_YOUR ASSIGNMENT_
Your answer should be the full set of entries, given again without alteration.

_DATA LISTING_
>>>

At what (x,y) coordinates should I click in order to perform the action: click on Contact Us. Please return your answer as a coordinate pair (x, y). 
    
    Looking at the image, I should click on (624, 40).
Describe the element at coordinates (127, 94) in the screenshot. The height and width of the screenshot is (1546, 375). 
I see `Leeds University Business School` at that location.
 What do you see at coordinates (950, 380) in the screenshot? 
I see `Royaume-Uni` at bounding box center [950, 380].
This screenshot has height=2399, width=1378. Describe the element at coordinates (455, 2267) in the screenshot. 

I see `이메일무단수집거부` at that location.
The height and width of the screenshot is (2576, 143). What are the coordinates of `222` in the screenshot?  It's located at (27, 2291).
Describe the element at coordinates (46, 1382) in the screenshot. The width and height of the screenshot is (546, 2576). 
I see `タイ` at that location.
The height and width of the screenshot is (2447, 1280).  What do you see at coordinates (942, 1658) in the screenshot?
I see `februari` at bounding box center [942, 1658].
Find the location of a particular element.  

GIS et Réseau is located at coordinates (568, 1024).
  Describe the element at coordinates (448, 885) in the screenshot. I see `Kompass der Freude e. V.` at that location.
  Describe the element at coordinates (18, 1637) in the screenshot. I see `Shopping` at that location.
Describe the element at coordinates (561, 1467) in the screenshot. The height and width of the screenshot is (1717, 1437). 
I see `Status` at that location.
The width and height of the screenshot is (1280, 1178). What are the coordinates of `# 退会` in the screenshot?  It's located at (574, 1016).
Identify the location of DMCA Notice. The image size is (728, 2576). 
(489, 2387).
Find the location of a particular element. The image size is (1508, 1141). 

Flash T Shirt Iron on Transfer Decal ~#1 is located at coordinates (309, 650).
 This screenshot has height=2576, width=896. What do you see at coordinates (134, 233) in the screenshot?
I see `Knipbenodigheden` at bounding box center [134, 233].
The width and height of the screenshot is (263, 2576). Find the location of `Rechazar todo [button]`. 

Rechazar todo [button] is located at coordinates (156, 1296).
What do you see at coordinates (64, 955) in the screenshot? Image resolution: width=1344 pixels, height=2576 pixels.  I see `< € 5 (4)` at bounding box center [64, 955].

<<<

_WRITTEN SOLUTION_
At what (x,y) coordinates should I click in order to perform the action: click on Contact Us. Please return your answer as a coordinate pair (x, y). 
    
    Looking at the image, I should click on (624, 40).
Describe the element at coordinates (127, 94) in the screenshot. The height and width of the screenshot is (1546, 375). 
I see `Leeds University Business School` at that location.
 What do you see at coordinates (950, 380) in the screenshot? 
I see `Royaume-Uni` at bounding box center [950, 380].
This screenshot has height=2399, width=1378. Describe the element at coordinates (455, 2267) in the screenshot. 

I see `이메일무단수집거부` at that location.
The height and width of the screenshot is (2576, 143). What are the coordinates of `222` in the screenshot?  It's located at (27, 2291).
Describe the element at coordinates (46, 1382) in the screenshot. The width and height of the screenshot is (546, 2576). 
I see `タイ` at that location.
The height and width of the screenshot is (2447, 1280).  What do you see at coordinates (942, 1658) in the screenshot?
I see `februari` at bounding box center [942, 1658].
Find the location of a particular element.  

GIS et Réseau is located at coordinates (568, 1024).
  Describe the element at coordinates (448, 885) in the screenshot. I see `Kompass der Freude e. V.` at that location.
  Describe the element at coordinates (18, 1637) in the screenshot. I see `Shopping` at that location.
Describe the element at coordinates (561, 1467) in the screenshot. The height and width of the screenshot is (1717, 1437). 
I see `Status` at that location.
The width and height of the screenshot is (1280, 1178). What are the coordinates of `# 退会` in the screenshot?  It's located at (574, 1016).
Identify the location of DMCA Notice. The image size is (728, 2576). 
(489, 2387).
Find the location of a particular element. The image size is (1508, 1141). 

Flash T Shirt Iron on Transfer Decal ~#1 is located at coordinates (309, 650).
 This screenshot has height=2576, width=896. What do you see at coordinates (134, 233) in the screenshot?
I see `Knipbenodigheden` at bounding box center [134, 233].
The width and height of the screenshot is (263, 2576). Find the location of `Rechazar todo [button]`. 

Rechazar todo [button] is located at coordinates (156, 1296).
What do you see at coordinates (64, 955) in the screenshot? Image resolution: width=1344 pixels, height=2576 pixels.  I see `< € 5 (4)` at bounding box center [64, 955].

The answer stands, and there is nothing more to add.